Photo found under the carpet: Ukrainians track down Russians thanks to a selfie

While trying to take Kyiv, Russian soldiers break into and loot apartments - one left a selfie and was identified with it.

Photo found under the carpet: Ukrainians track down Russians thanks to a selfie

While trying to take Kyiv, Russian soldiers break into and loot apartments - one left a selfie and was identified with it.

Burglars usually try not to leave any traces - in Ukraine, a Russian soldier didn't heed this rule. He left a Polaroid selfie in the apartment from which a Ukrainian woman had previously fled. As the newspaper "Ukrainska Pravda" reports, the woman found the photo and handed it over to the authorities. The government has now been able to identify the man from the photo and wants to hold him accountable.

According to them, Valeria, as she is called in the report, found the picture after returning to her apartment. For three weeks, Russians occupied and looted her apartment in Irpin near Kyiv - while the locals hid in cellars. Irpin is a neighboring town of Bucha, where Russian soldiers murdered people for weeks. The two villages are only a few kilometers apart.

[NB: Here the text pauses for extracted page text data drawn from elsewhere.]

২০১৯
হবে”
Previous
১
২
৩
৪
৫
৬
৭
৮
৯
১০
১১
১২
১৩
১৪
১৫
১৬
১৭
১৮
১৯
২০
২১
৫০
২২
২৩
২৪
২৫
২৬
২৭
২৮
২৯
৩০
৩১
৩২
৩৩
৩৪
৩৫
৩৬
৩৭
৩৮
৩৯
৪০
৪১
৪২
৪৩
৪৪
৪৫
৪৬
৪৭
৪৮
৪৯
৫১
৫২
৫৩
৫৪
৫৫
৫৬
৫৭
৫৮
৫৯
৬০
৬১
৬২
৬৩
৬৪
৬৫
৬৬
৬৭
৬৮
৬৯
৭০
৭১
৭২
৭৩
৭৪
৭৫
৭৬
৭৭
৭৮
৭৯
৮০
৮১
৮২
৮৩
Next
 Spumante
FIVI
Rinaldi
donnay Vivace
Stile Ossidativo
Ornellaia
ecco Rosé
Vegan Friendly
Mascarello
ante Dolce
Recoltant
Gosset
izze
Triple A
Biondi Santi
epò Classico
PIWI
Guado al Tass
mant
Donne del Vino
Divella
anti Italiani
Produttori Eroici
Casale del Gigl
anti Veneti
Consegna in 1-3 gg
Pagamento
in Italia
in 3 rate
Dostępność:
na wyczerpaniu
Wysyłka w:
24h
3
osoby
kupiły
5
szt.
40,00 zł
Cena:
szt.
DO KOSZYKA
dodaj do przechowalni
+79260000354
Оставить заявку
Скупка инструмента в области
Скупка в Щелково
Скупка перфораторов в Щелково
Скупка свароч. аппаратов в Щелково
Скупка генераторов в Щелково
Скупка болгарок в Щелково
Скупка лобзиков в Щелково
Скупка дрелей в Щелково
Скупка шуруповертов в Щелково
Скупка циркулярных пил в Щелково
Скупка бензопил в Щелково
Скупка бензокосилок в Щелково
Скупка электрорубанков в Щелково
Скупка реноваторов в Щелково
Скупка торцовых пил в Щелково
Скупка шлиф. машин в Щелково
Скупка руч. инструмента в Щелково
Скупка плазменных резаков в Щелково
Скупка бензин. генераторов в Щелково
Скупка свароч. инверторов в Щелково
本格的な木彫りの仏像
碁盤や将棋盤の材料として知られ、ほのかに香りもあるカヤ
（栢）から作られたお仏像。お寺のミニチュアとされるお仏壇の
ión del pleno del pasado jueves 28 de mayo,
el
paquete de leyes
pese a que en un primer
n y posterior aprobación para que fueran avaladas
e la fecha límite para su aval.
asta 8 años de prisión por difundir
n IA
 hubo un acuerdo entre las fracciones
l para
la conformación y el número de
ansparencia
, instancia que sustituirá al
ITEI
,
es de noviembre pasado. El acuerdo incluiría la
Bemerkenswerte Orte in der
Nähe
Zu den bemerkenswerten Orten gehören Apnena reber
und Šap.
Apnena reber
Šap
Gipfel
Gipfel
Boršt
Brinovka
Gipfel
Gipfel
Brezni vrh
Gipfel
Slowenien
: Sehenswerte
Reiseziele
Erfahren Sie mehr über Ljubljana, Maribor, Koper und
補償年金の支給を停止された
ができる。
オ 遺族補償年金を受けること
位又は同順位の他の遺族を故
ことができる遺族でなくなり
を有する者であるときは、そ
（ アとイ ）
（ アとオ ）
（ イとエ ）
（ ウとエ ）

"I found the photo under the carpet on May 14. Before that, I saw that my Polaroid camera was damaged. I didn't even turn it on. I thought maybe they put something in it." A bomb for example. "When I saw the photo, I realized the soldier must have thought his snap went wrong." A Polaroid photo takes a few minutes to develop. Which the Russian soldier might not have known. So the photo could have ended up under the carpet. Valeria handed it over to the authorities, who apparently found the man with the help of facial recognition software in the Russian Facebook counterpart "VKontakte".

Ukrainian Minister for Digital Transformation Mykhailo Fedorov wrote on Telegram that the suspect was a 26-year-old man from Rostov-on-Don. Every member of the Russian military must remember "that we are always watching him, knowing every step he takes and recording all the data." "The penalty will be severe, but very fair." It will not be possible to escape punishment for the ruined lives of Ukrainians. However, the Ukrainians will not always have it as easy as it was with the young man from Rostov-on-Don.